Karen Newgard Artist Statement
Growing up in spirited Louisiana gave me a sense of celebration. I strive to make a pot that honors our daily routines with a degree of festivity.
One of my greatest influences is the drawing style associated with Southern Folk Art, flattened perspective and many vantage points. The landscape and the architectural elements found in South Louisiana have also been a strong influence in the development of my imagery along with the works of John Audubon. The natural world has always been a great source for pattern; the stripes created in an empty field, the cadence of a row of crops, a trellis of roses or a bunch of tulips. My interior scenes began with my memories of our family gatherings and my grandparent's farmhouse in Southern Minnesota. Over the years these scenes have evolved into an iconographic encyclopedia that I draw from to create more stories and scenes.
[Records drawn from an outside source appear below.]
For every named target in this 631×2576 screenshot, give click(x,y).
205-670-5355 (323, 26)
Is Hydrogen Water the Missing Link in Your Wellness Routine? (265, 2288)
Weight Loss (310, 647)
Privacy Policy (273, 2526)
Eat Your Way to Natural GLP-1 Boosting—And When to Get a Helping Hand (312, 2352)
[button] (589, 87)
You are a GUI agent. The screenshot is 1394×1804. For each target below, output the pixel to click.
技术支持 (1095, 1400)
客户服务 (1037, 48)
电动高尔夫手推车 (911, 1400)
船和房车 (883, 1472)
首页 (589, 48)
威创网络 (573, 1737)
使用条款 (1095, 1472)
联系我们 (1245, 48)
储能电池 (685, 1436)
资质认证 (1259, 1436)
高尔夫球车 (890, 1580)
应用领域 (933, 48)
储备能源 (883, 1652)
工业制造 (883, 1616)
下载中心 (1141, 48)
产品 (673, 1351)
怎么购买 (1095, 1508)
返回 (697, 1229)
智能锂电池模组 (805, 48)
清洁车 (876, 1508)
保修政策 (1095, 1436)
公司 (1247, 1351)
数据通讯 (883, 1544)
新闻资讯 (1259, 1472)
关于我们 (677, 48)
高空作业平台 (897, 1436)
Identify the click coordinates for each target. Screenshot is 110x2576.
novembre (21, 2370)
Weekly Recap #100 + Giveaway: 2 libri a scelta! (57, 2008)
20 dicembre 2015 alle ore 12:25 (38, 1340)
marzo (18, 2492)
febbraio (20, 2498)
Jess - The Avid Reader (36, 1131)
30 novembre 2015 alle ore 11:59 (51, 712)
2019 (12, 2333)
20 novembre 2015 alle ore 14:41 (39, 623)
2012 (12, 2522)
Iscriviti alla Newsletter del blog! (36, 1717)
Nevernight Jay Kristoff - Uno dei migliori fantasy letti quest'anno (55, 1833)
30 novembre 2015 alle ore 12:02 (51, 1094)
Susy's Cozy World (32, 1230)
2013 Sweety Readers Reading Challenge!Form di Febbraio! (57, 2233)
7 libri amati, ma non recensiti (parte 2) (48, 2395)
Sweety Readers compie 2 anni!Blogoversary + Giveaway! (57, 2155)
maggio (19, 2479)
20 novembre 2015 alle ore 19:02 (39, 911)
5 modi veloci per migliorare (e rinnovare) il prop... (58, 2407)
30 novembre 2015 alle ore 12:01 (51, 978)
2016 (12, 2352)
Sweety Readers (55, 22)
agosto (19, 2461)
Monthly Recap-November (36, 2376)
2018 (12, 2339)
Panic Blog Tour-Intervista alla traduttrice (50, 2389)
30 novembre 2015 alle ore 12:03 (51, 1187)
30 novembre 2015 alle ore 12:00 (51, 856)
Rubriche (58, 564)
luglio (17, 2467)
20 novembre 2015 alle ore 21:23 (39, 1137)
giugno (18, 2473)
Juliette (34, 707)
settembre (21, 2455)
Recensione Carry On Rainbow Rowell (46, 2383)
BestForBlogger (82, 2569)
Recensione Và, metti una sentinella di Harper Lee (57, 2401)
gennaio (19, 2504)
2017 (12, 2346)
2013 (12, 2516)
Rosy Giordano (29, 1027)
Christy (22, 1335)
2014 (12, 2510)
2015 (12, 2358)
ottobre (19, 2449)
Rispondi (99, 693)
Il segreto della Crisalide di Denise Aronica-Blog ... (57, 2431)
The sgrafitto carving technique developed in the eastern Mediterranean. The images on their pots represented aspects of their everyday experiences. This idea of using scenes and icons from daily life has always been an integral part of my work. Most recently I have been taking the images outside the home and creating home-like scenes for a variety of birds.
The reductive carving method allows me to add movement to the images on the surface of my pots. To further exemplify this notion of lively animation I use salt to glaze and activate the surface of my pots. This firing method promotes subtle color variations in the clay and also glazes the pot. The fire completes the process making each piece a one of a kind.